De Hoge Veluwe
Mouflons and Van Goghs
De Hoge Veluwe National Park, located roughly in the centre of the Netherlands, used to be the private property of Anton Kröller, a merchant and shipbroker, and his wife Helene Müller. During the early 20th century the couple acquired the hunting grounds, fenced off the park and brought in mouflons, red deer and wild boar. In 1920 the St Hubertus hunting lodge, one of the country’s most iconic buildings, was completed. These years also saw the start of the construction of a museum to house the artwork that Helene collected in the years preceding the 1920s financial crisis.

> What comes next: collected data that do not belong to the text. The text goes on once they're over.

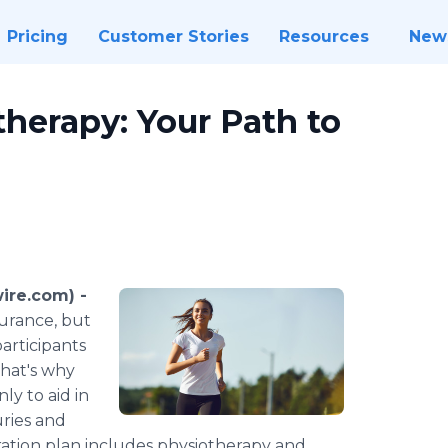
Pricing
Customer Stories
Resources
New
herapy: Your Path to
ire.com) -
durance, but
participants
That's why
y to aid in
uries and
ation plan includes physiotherapy and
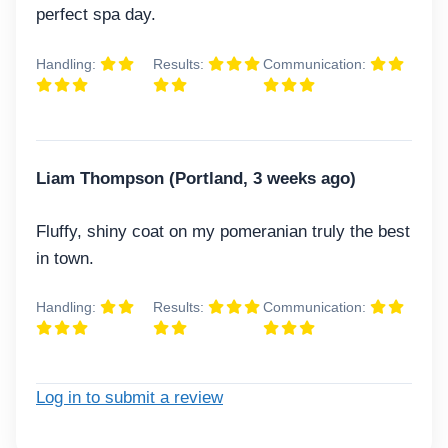
perfect spa day.
Handling:
Results:
Communication:
Liam Thompson (Portland, 3 weeks ago)
Fluffy, shiny coat on my pomeranian truly the best
in town.
Handling:
Results:
Communication:
Log in to submit a review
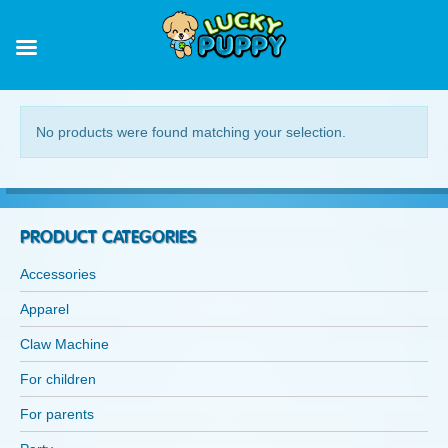
ACCESSORIES
No products were found matching your selection.
PRODUCT CATEGORIES
Accessories
Apparel
Claw Machine
For children
For parents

As a result of the recession, the Kröllers donated the estate and the art collection to the Dutch state in order to keep things together, which worked out fine: the park still exists and the Kröller-Müller Museum eventually opened its doors in 1938.

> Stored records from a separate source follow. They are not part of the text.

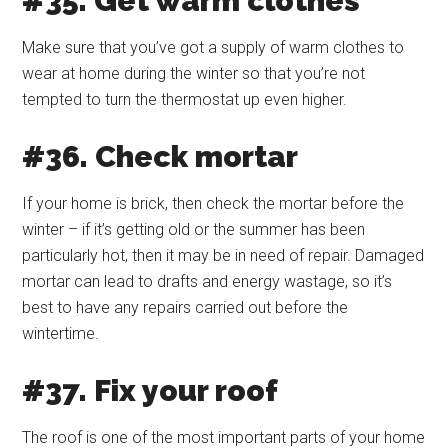
#35. Get warm clothes
Make sure that you’ve got a supply of warm clothes to
wear at home during the winter so that you’re not
tempted to turn the thermostat up even higher.
#36. Check mortar
If your home is brick, then check the mortar before the
winter – if it’s getting old or the summer has been
particularly hot, then it may be in need of repair. Damaged
mortar can lead to drafts and energy wastage, so it’s
best to have any repairs carried out before the
wintertime.
#37. Fix your roof
The roof is one of the most important parts of your home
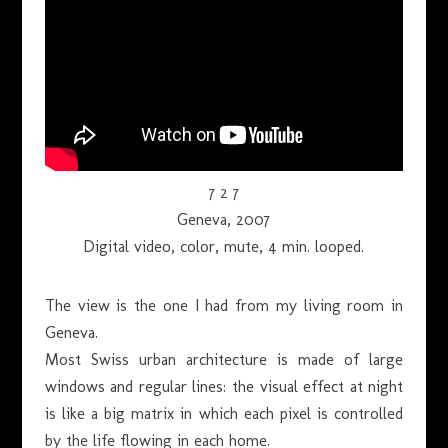
7 2 7
Geneva, 2007
Digital video, color, mute, 4 min. looped.
The view is the one I had from my living room in
Geneva.
Most Swiss urban architecture is made of large
windows and regular lines: the visual effect at night
is like a big matrix in which each pixel is controlled
by the life flowing in each home.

Today, De Hoge Veluwe offers a great opportunity for a day out. At the entrances in Otterlo, Hoenderloo and Schaarsbergen you will find white bicycles that you can use free of charge to explore the park’s extensive heaths and grasslands, sand drifts and forests. The Kröller-Müller Museum, with its superb Van Gogh collection and many masterpieces by famous modern artists such as Claude Monet, Georges Seurat, Pablo Picasso and Piet Mondrian, is surely one of the most fascinating art museums in the Netherlands, and the St Hubertus hunting lodge is equally well worth visiting. The park closes around sunset, by which time the mouflons and deer come out, and you are well advised to make enquiries at the visitor’s centre about the best places for spotting wildlife.